Most of the 19th century lath and plaster infill-panels were retained;
those that were damaged or removed for timber repairs were replaced.
In 1991, Stainburn Taylor carried out inspections of both buildings and the adjacent ruined chapel, and reported that the hall was in danger of collapse of the south-wall frame, and that the south cross-wing was in serious disrepair. Works to the gatehouse, it was decided, could be deferred for seven to 10 years, despite its increasing instability.
During 1995-96, with grant aid from English Heritage, the owners undertook a major and successful timber-frame repair to the house.
The conservation and repair philosophy, which was to be maintained for repairs to both the house and gatehouse, was heavily influenced by the importance of the 'picturesque' restoration by Buckler.
Thus it was that the hall's southwall frame and cross-wing southwall frame were reconstructed to their 19th century configuration, using reclaimed oak for most repairs and new timber only for structural necessities.All were jointed throughout and given new wattle or split laths and daub panels, to decrease weight and to eliminate the water entraining characteristics of the brick panels.
Because of its configuration and construction, the gatehouse has always been a fragile structure.
The building is orientated northsouth over the moat, with a two-bay, close-studded, symmetrical timber frame at first-floor level, jettied on all four sides over the two-bay asymmetric ground-floor frame, with its heavy oak door carried from the central truss. Stability is dependent on the continuity of the bressummers, and the rigidity of the first-floor frame.

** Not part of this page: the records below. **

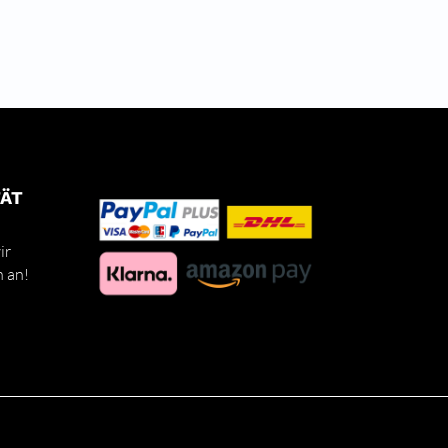
TÄT
ir
h an!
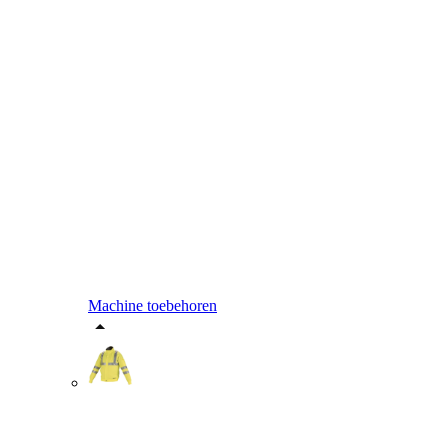
Machine toebehoren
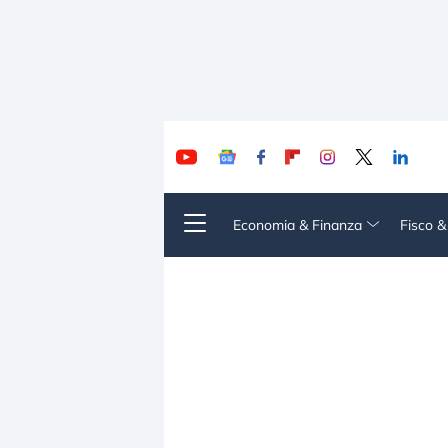
Economia & Finanza
Fisco 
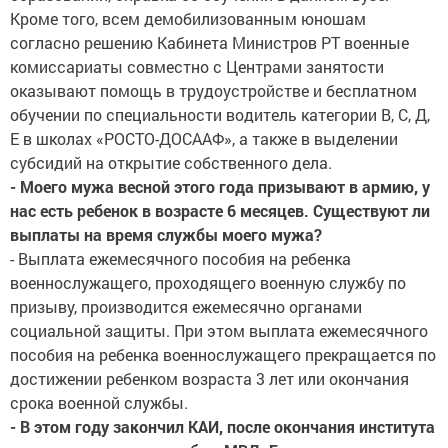
Кроме того, всем демобилизованным юношам
согласно решению Кабинета Министров РТ военные
комиссариаты совместно с Центрами занятости
оказывают помощь в трудоустройстве и бесплатном
обучении по специальности водитель категории В, С, Д,
Е в школах «РОСТО-ДОСААФ», а также в выделении
субсидий на открытие собственного дела.
- Моего мужа весной этого года призывают в армию, у
нас есть ребенок в возрасте 6 месяцев. Существуют ли
выплаты на время службы моего мужа?
- Выплата ежемесячного пособия на ребенка
военнослужащего, проходящего военную службу по
призыву, производится ежемесячно органами
социальной защиты. При этом выплата ежемесячного
пособия на ребенка военнослужащего прекращается по
достижении ребенком возраста 3 лет или окончания
срока военной службы.
- В этом году закончил КАИ, после окончания института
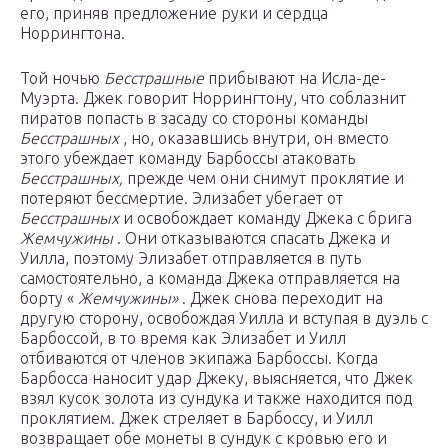
его, приняв предложение руки и сердца
Норрингтона.
Той ночью
Бесстрашные
прибывают на Исла-де-
Муэрта. Джек говорит Норрингтону, что соблазнит
пиратов попасть в засаду со стороны команды
Бесстрашных
, но, оказавшись внутри, он вместо
этого убеждает команду Барбоссы атаковать
Бесстрашных,
прежде чем они снимут проклятие и
потеряют бессмертие. Элизабет убегает от
Бесстрашных
и освобождает команду Джека с брига
Жемчужины
. Они отказываются спасать Джека и
Уилла, поэтому Элизабет отправляется в путь
самостоятельно, а команда Джека отправляется на
борту «
Жемчужины»
. Джек снова переходит на
другую сторону, освобождая Уилла и вступая в дуэль с
Барбоссой, в то время как Элизабет и Уилл
отбиваются от членов экипажа Барбоссы. Когда
Барбосса наносит удар Джеку, выясняется, что Джек
взял кусок золота из сундука и также находится под
проклятием. Джек стреляет в Барбоссу, и Уилл
возвращает обе монеты в сундук с кровью его и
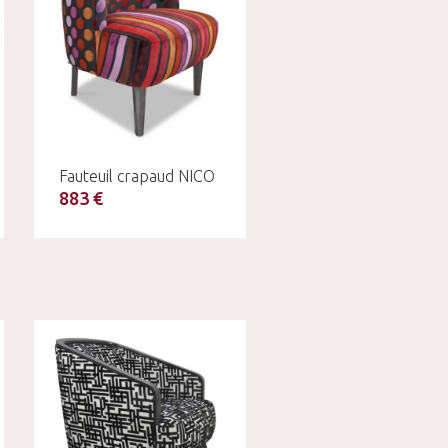
Fauteuil crapaud NICO
883 €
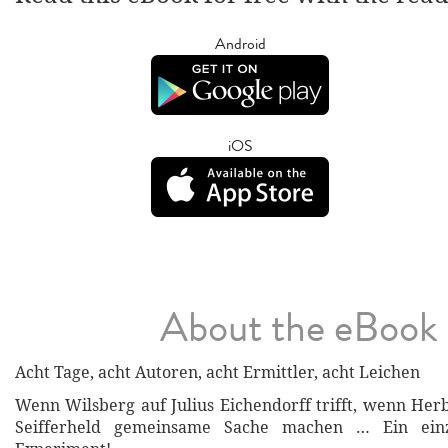
Android
iOS
About the eBook
Acht Tage, acht Autoren, acht Ermittler, acht Leichen
Wenn Wilsberg auf Julius Eichendorff trifft, wenn He
Seifferheld gemeinsame Sache machen … Ein einzi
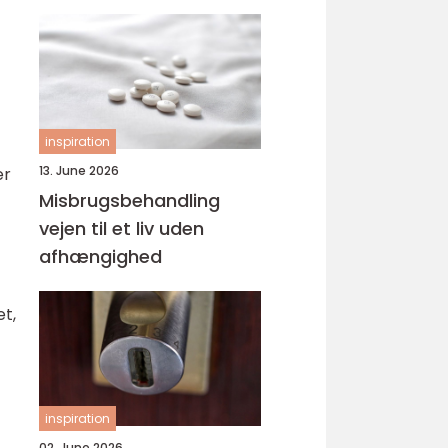
svejsninger
inspiration
13. June 2026
er
Misbrugsbehandling
vejen til et liv uden
afhængighed
et,
inspiration
02. June 2026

Lack of support At Lower Brockhampton, however, the original carpenters had installed a steep staircase cutting through the first-floor joists and one spine beam, with scant regard for the structural integrity of the east side of the floor frame. Consequently, the load from the east-wall frame and, especially the centre-truss storey post, caused the jettied joists to 'droop' over the wall frame beneath, and the bressummer to deflect substantially at its centre.

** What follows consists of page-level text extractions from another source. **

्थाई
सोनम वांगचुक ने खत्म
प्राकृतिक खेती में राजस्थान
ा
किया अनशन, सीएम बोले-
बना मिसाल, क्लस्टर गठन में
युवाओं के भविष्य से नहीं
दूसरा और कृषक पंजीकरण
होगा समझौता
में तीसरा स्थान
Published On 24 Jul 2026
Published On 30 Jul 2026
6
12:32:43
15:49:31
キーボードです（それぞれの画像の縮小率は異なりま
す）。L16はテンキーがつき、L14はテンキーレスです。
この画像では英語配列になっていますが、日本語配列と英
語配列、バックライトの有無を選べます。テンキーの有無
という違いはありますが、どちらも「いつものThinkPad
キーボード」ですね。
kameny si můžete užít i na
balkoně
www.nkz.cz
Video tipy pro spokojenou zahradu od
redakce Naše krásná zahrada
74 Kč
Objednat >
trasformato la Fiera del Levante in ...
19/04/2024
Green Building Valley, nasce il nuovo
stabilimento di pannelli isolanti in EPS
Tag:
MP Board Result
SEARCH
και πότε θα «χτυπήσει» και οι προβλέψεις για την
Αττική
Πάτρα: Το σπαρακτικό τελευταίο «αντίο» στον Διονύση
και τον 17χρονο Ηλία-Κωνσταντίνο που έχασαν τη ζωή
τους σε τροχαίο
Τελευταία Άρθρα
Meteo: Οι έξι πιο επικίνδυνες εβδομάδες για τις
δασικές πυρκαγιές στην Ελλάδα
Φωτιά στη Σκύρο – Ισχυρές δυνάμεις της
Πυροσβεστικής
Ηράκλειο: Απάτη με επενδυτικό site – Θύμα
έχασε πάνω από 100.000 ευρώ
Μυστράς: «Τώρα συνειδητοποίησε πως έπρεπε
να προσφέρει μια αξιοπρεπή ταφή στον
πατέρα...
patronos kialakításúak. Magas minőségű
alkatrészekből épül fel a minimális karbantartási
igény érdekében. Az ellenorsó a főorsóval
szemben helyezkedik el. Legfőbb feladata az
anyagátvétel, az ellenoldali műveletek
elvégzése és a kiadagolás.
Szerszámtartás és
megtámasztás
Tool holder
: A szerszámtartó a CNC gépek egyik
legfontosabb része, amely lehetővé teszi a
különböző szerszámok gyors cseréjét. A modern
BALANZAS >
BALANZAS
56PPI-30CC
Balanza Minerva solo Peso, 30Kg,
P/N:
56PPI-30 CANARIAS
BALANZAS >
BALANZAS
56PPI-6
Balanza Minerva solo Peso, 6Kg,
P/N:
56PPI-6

Compounding this distortion, the sill beam of the east-wall frame, spanning the moat also deflected, and the entire structure began to capsize to the east, probably quite soon after its completion. The deformation was progressive, causing the floor joists and beams to crush and break at their bearings on the frame beneath, so that the upper storey moved further and further out of alignment.
Over time, rainwater from the unguttered west roof-slope discharged directly onto the top of the west bressummer, with its close stud mortices uppermost. Inevitably, the east bressummer broke and the west became seriously decayed, a fate shared by the south bressummer - most exposed to the prevailing wind and without protection at all.
Originally, Buckler had arrested the movement temporarily by nailing oak corbel brackets to the east-wall frame to carry the floor joist-ends, and by installing a pair of braces from the moat walls to support the eastern cill beam. The patch-repairs of the 1950s certainly delayed the decay process for many years, but by 1998 stability had been further compromised by splitting of the post-head jowls of the central truss, and repairs were set in hand for 2000. Even though it was deemed necessary to replace only three pieces of timber in order to ensure the longterm stability of the building, these were the massive east, west and south bressummers. Because of their size - more than 3m in length and 450mm square - the use of reclaimed timber was both impractical and undesirable. It was decided that only the east and south bressummers would be replaced. The western beam would be repaired.
Further to this, the floor joists and beams would be retained in situ and strengthened individually with stainless steel flitches, and the tendency for the floor-frame to lift at its centre was overcome by introducing of a tie-rod between sill and spine beams.
To achieve this, it was proposed that the entire upper frame, without its stone-tile roof covering, should be lifted bodily from the rest of the building while repairs were carried out, and then lowered back into place onto the new and repaired timbers.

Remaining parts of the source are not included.